_DATA EXCERPTS:_
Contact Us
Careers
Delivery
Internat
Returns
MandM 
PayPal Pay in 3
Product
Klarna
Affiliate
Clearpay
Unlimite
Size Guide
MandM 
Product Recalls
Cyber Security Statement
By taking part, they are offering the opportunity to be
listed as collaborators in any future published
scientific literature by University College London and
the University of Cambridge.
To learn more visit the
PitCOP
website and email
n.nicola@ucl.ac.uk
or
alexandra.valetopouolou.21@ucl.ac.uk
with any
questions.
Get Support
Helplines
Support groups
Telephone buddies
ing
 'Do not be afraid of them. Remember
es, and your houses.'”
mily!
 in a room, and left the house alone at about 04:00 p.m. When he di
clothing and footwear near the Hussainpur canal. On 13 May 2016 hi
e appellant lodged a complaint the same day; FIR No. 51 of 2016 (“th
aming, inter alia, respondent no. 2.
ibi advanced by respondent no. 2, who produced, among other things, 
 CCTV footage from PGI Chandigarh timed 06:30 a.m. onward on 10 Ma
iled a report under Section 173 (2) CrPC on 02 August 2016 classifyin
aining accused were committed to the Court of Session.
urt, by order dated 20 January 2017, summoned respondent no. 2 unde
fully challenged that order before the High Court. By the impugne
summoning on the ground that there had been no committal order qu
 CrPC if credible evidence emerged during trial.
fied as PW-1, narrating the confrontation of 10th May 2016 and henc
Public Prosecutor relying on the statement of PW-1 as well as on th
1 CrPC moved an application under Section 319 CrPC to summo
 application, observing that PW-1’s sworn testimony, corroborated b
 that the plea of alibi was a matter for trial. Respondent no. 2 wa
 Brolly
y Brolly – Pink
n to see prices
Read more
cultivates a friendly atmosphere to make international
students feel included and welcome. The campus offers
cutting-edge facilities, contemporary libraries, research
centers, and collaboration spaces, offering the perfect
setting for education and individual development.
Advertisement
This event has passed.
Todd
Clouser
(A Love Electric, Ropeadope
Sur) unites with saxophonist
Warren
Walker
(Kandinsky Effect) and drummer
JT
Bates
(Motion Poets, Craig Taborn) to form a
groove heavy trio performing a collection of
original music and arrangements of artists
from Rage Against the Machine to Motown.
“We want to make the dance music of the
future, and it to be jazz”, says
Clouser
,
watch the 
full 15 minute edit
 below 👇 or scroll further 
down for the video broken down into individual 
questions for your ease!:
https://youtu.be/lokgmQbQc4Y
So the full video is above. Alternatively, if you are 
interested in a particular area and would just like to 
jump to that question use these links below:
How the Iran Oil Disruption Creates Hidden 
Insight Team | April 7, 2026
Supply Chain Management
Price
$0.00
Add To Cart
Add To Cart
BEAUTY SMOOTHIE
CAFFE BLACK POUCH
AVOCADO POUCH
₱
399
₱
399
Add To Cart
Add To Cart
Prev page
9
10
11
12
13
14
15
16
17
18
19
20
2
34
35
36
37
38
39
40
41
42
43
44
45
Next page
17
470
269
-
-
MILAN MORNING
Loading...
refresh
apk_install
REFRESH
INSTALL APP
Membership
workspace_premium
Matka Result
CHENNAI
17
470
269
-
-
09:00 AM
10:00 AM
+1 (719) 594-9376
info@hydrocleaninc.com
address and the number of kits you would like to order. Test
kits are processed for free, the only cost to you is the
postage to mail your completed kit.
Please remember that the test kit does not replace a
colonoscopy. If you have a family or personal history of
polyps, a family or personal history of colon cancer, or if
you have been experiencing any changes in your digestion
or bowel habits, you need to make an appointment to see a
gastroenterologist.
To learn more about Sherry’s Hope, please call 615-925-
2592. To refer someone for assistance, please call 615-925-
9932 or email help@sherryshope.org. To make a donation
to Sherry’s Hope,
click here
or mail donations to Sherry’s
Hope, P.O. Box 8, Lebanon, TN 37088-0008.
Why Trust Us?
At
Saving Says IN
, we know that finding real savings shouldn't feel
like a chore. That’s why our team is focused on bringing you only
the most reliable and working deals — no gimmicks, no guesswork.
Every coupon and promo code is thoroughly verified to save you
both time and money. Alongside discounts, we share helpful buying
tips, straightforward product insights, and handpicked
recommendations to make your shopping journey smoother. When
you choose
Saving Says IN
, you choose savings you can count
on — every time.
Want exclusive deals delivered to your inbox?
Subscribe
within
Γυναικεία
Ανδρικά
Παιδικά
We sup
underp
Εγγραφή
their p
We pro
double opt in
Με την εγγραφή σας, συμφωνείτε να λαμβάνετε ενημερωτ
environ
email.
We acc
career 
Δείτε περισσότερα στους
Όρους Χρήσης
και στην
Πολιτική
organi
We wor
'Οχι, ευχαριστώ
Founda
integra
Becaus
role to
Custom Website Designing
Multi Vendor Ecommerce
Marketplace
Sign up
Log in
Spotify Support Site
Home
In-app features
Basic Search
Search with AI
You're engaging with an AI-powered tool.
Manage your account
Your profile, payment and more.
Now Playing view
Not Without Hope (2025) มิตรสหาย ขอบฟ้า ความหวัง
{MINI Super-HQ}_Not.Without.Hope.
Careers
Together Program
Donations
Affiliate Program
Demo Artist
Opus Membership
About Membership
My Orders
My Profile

_PROBLEM REQUIREMENTS:_
No line should appear in the answer except those from the one containing "In-app features" through the last line of the listing, each retyped exactly.

_SOLUTION TO THE EXERCISE:_
In-app features
Basic Search
Search with AI
You're engaging with an AI-powered tool.
Manage your account
Your profile, payment and more.
Now Playing view
Not Without Hope (2025) มิตรสหาย ขอบฟ้า ความหวัง
{MINI Super-HQ}_Not.Without.Hope.
Careers
Together Program
Donations
Affiliate Program
Demo Artist
Opus Membership
About Membership
My Orders
My Profile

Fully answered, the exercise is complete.